When renting your spare room = trouble
When renting your spare room = trouble
Across Canada, many homeowners use websites such as Airbnb and Vacation Rentals By Owner to rent homes, apartments, and spare rooms.
Property owners and tenants give strangers keys, front door codes, and gate openers.
This can bring parking problems, noise, and crime into previously quiet residential communities.
If neighbours complain or police are called, strata councils and municipalities can take action.
Who has authority over short-term rentals?
Strata corporations and the local municipality both have authority.
- In British Columbia, under the Strata Property Act, Part 8 – Rentals, a strata corporation has the power to establish and enforce rental bylaws, which may include forbidding rentals or limiting the number of rentals. This is because property owners don't want to share their pool, exercise equipment, gardens, and visitor parking with short-term renters.
- Municipalities. In BC, short-term rentals are under municipal jurisdiction.

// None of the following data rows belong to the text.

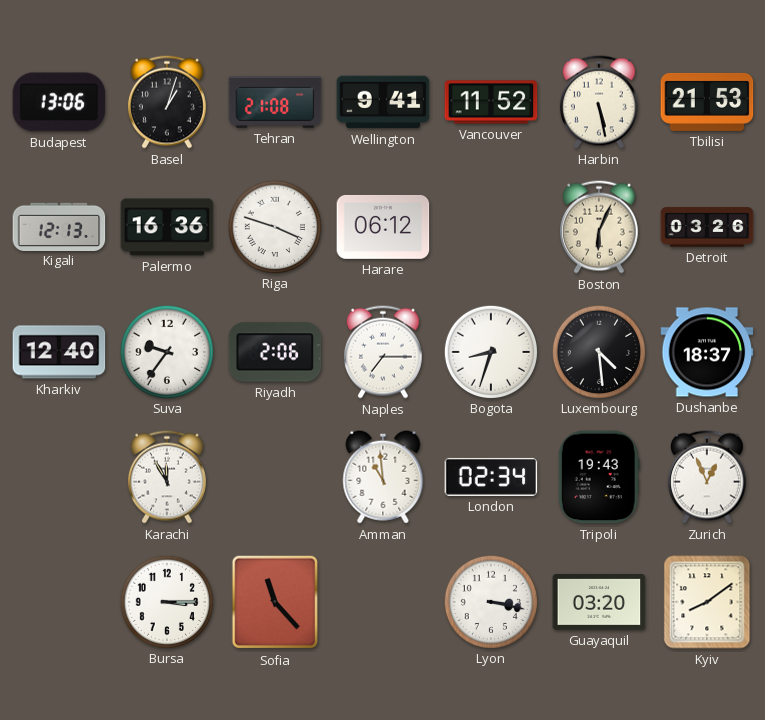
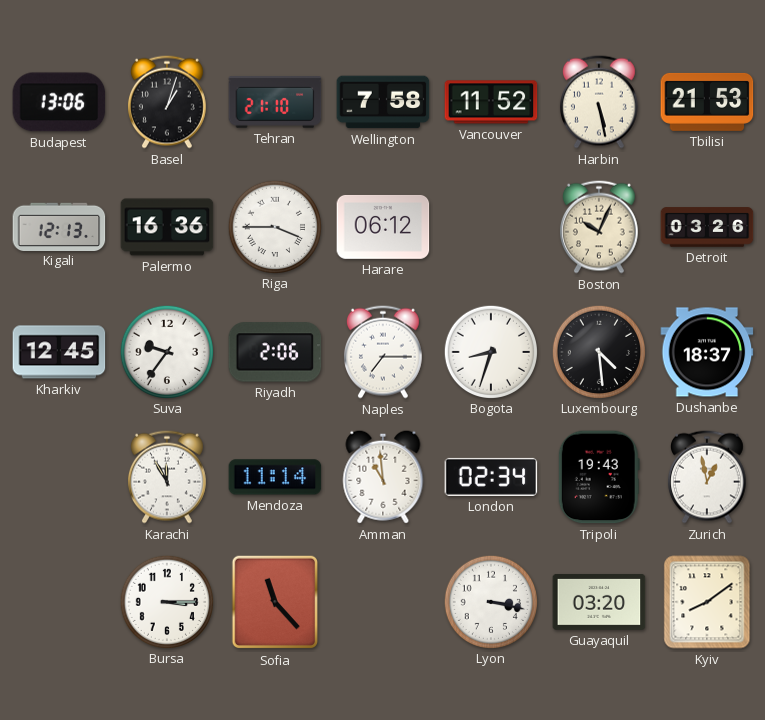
Tehran: 21:08 -> 21:10
Wellington: 9:41 -> 7:58
Riga: 3:48 -> 3:45
Boston: 6:04 -> 10:04
Kharkiv: 12:40 -> 12:45
Mendoza: none -> 11:14
Zurich: 12:56 -> 12:58
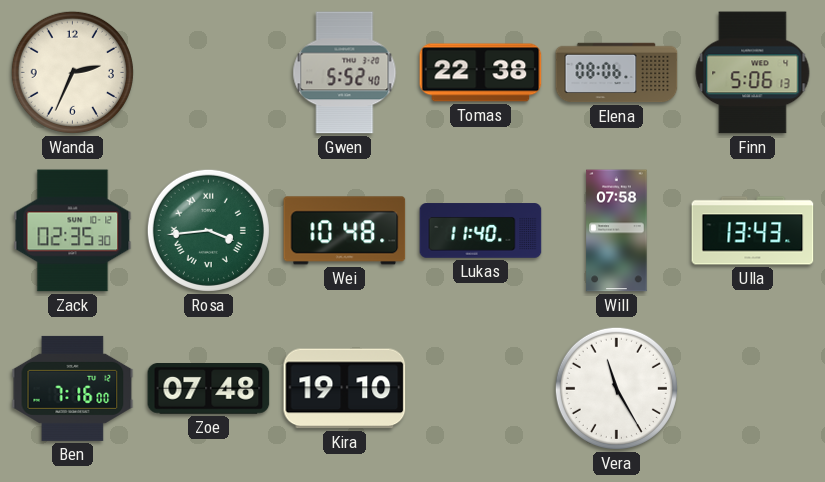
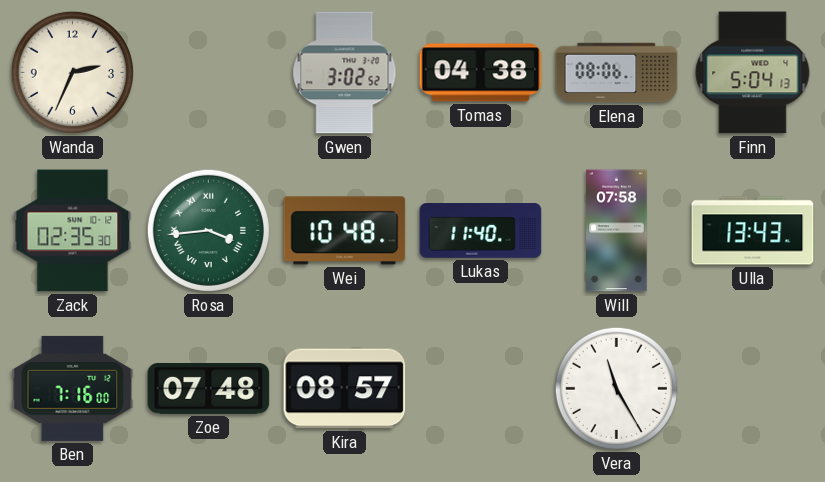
Gwen: 5:52 -> 3:02
Tomas: 22:38 -> 04:38
Finn: 5:06 -> 5:04
Kira: 19:10 -> 08:57
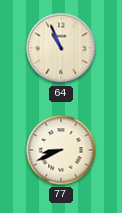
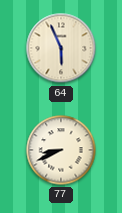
64: 10:56 -> 5:56
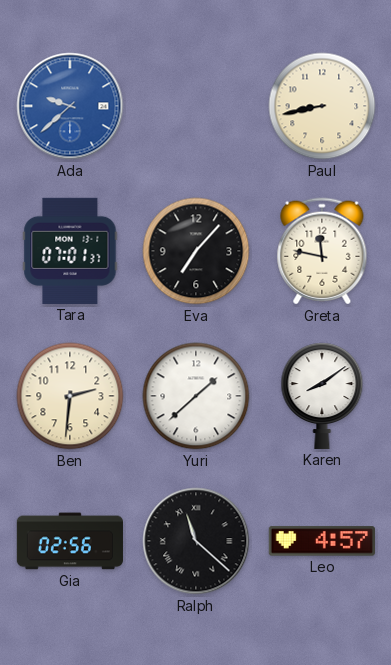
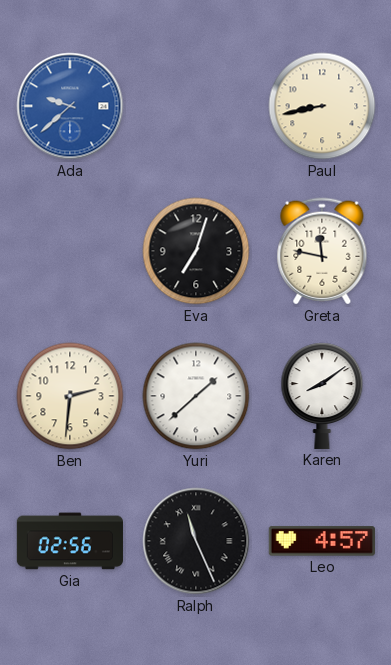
Tara: 07:01 -> none
Eva: 7:07 -> 7:03
Ralph: 11:22 -> 11:26
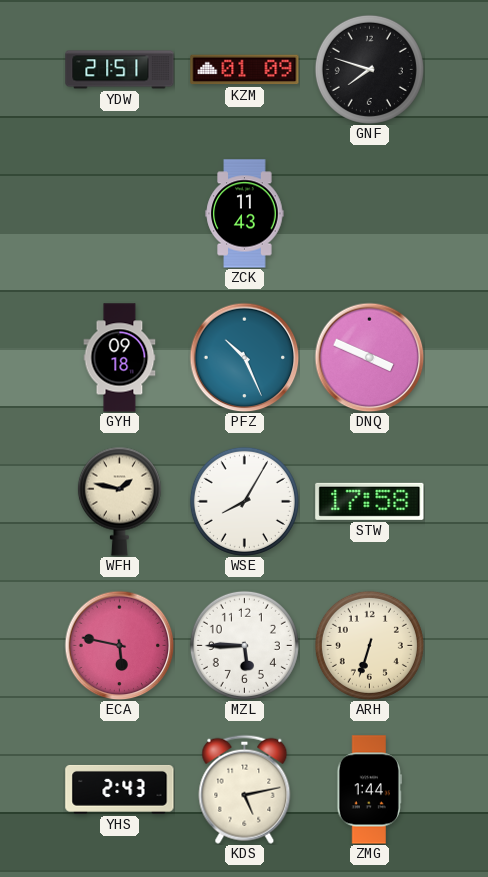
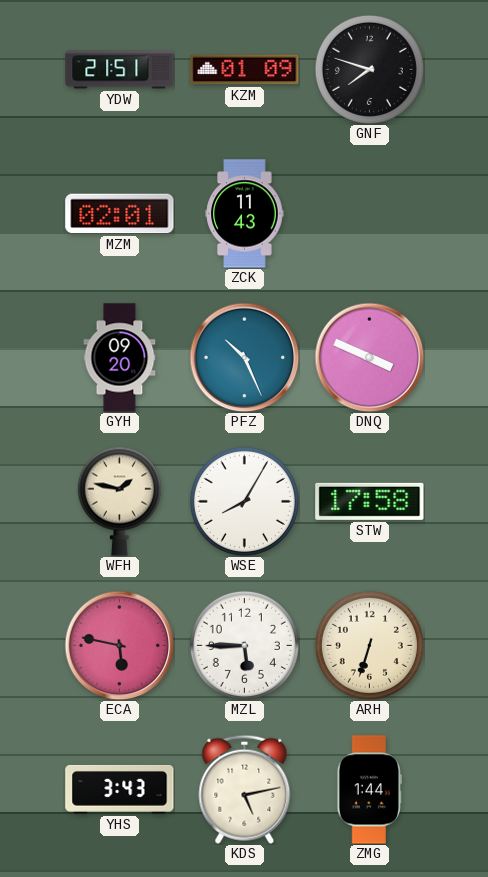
MZM: none -> 02:01
GYH: 09:18 -> 09:20
YHS: 2:43 -> 3:43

Rental periods of less than 30 consecutive days are typically considered tourist accommodation.
Depending on the municipality, short-term rentals may be:
- allowed under a specific bylaw (for example, Whistler through its Zoning and Parking Bylaw;
- allowed under a residential zoning bylaw, for example, Vancouver if the property owner is on site and runs a legal bed and breakfast (B&B);
- not allowed; or
- not dealt with.
Property owners must comply with bylaws
If a municipality permits short-term rentals, property owners have to comply with local zoning and business licensing requirements, strata bylaws, and insurance requirements.

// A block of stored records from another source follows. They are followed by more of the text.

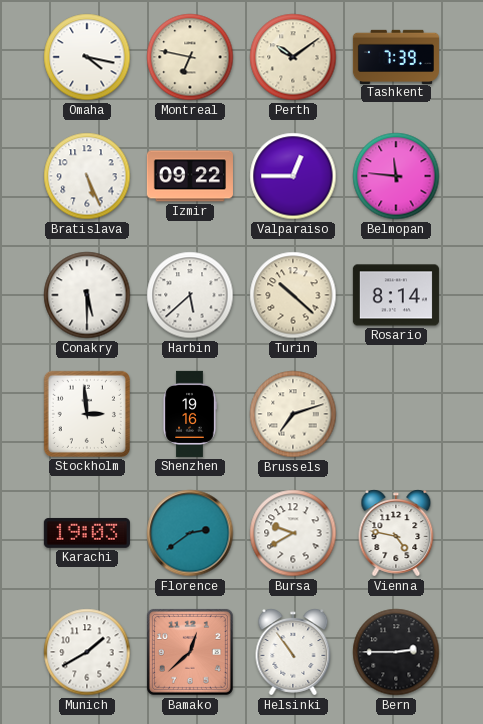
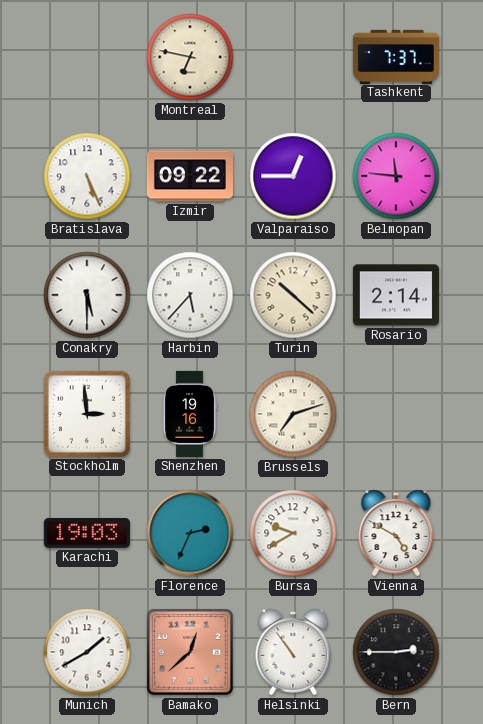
Omaha: 4:17 -> none
Perth: 10:09 -> none
Tashkent: 7:39 -> 7:37
Harbin: 5:38 -> 5:37
Rosario: 8:14 -> 2:14
Florence: 2:39 -> 2:34
Vienna: 4:47 -> 4:50
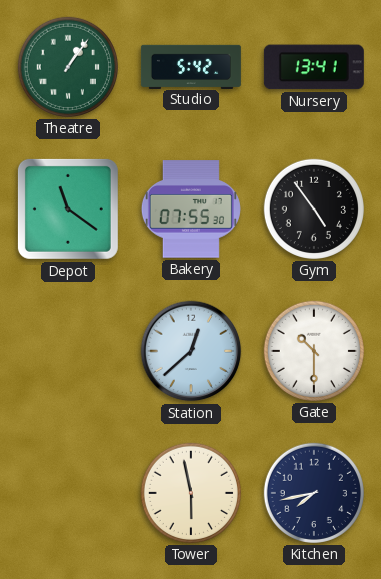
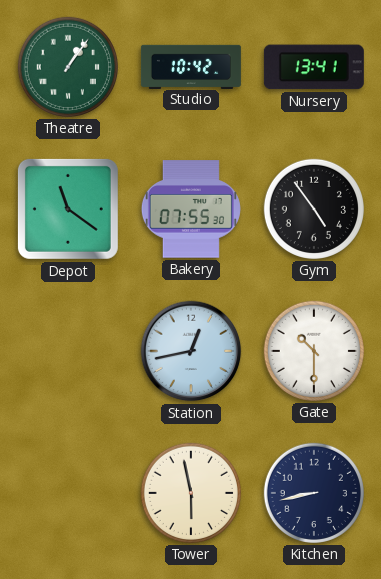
Studio: 5:42 -> 10:42
Station: 12:38 -> 12:43
Kitchen: 7:43 -> 8:43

Property owners must understand:
- the tax implications set out by Canada Revenue Agency and the BC government;
- the financial risks and liability involved in renting a home or room(s); and
- the insurance coverage required.
If property owners are renting their apartment, a room, or their entire home, they must notify their insurance company.
Short-term rentals may affect coverage.
A strata council can fine the strata owner as long as the maximum amount of the fine ($500) is set out in the strata’s bylaws.

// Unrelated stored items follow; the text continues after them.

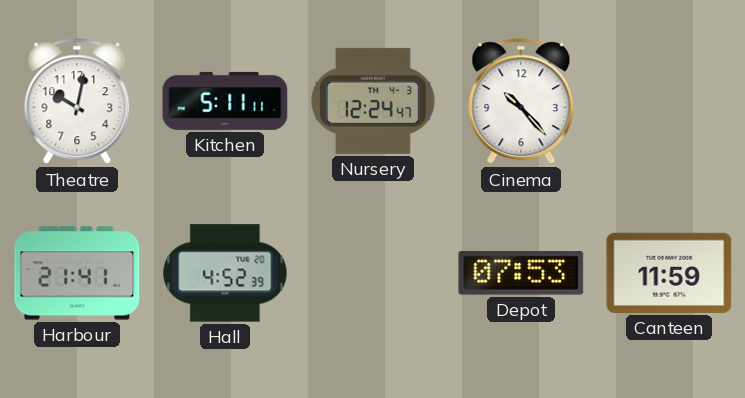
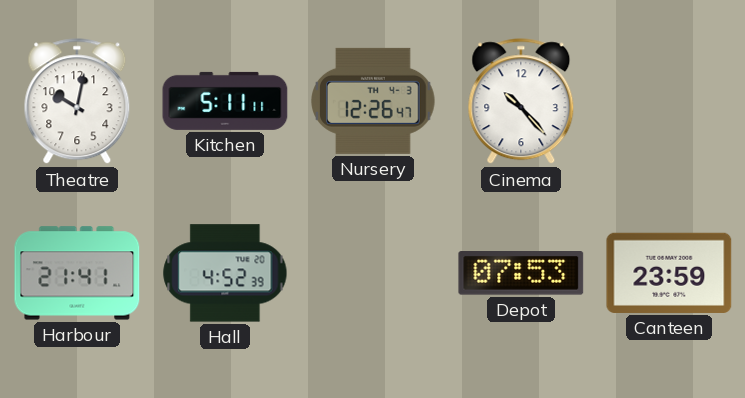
Nursery: 12:24 -> 12:26
Canteen: 11:59 -> 23:59
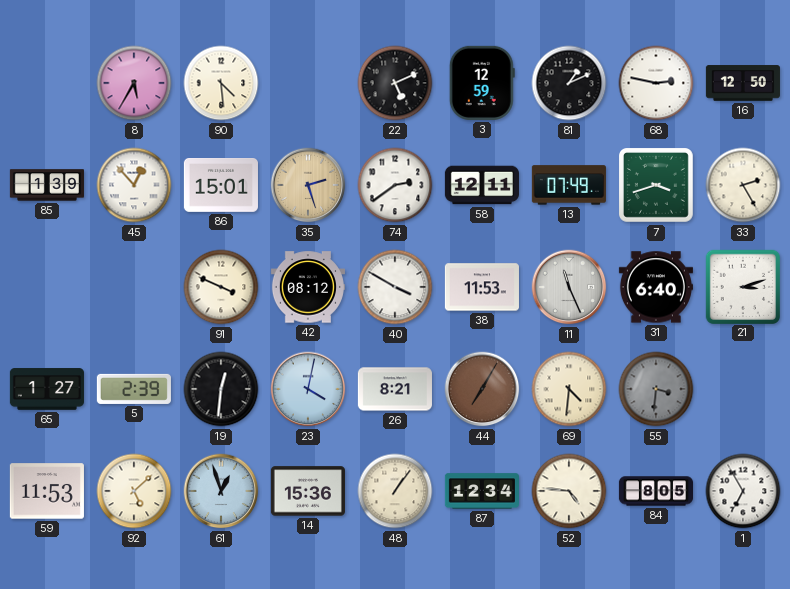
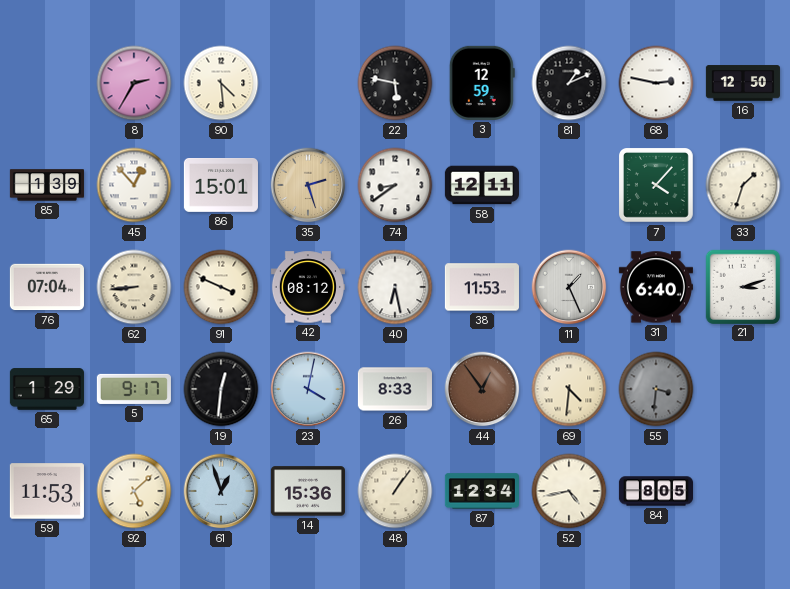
8: 5:35 -> 2:35
22: 5:11 -> 5:47
74: 2:39 -> 8:39
13: 07:49 -> none
7: 3:42 -> 4:07
33: 2:25 -> 1:33
76: none -> 07:04
62: none -> 8:44
40: 3:50 -> 6:28
11: 11:26 -> 1:26
65: 1:27 -> 1:29
5: 2:39 -> 9:17
26: 8:21 -> 8:33
44: 7:05 -> 12:54
52: 4:46 -> 4:43
1: 6:55 -> none
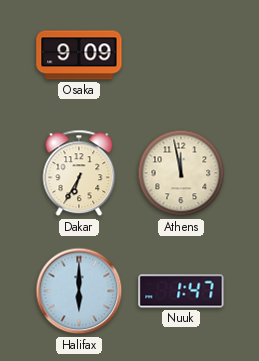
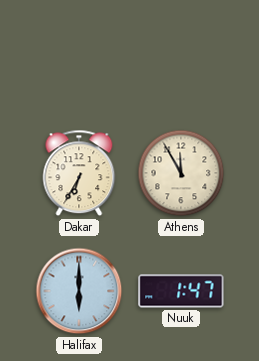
Osaka: 9:09 -> none
Athens: 11:58 -> 11:55
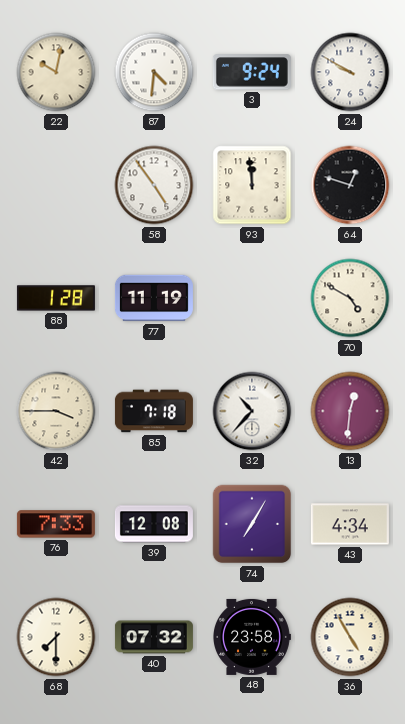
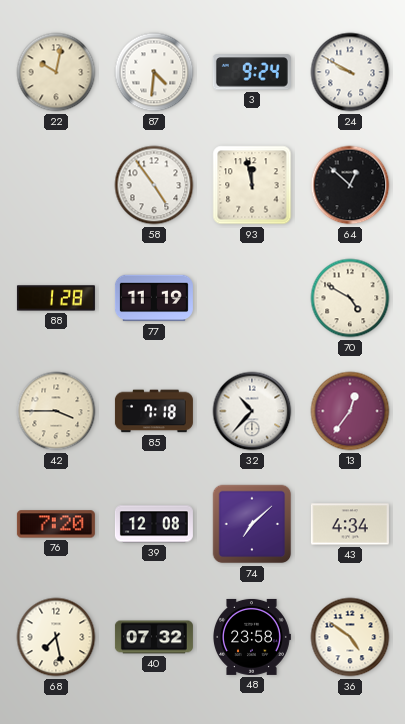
93: 11:59 -> 11:58
64: 12:48 -> 12:52
13: 12:31 -> 12:36
76: 7:33 -> 7:20
74: 7:05 -> 7:08
68: 7:30 -> 7:28
36: 4:55 -> 4:51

The municipality may also issue fines or prosecute for municipal bylaw violations.
Legislation and regulations affecting short-term rentals
In BC, property owners renting short-term must also comply with the following:
- Goods and Services Tax (GST). If rental income exceeds $30,000 per year, GST must be paid. Contact: 1.800.959.5525. To register for the GST, complete form RC1, Request for a Business Number or phone 1.800.959.5525.
- Hotel Keepers Act and Hotel Guest Registration Act. Oversees short-term rentals to overnight guests, including Airbnbs, B&Bs, boarding houses, homes, privately owned vacation homes, motels, hotels, and resorts of four or more units.
- Income Tax Act. Applies to property owners receiving rental income from the rental of a property. If owners provide services, such as cleaning and meals, they may be considered to be carrying on a business and different rules apply. Non-residents earning rental income from property in Canada must pay a 25 per cent withholding tax.
- Provincial Sales Tax Act. If a property owner sells goods at a B&B, such as toiletries or souvenirs, they must register and collect PST. Here is more information.
- Provincial Sales Tax Act - Accommodation. Sections 122-125 of the Act regulate the charging of PST on short-term/overnight accommodation including Airbnbs, B&Bs, boarding houses, cabins, hotels, and motels of 4+ units. This function used to be included in the Hotel Room Tax Act, which has been repealed. Information on the collection of the accommodation PST and the municipal and regional district tax (MRDT) is found in this recently updated government bulletin.
- Residential Tenancy Act. Covers rentals of 28+ days. Landlords cannot evict tenants to rent suites on a short-term basis. Tenants cannot rent suites without the landlord’s permission.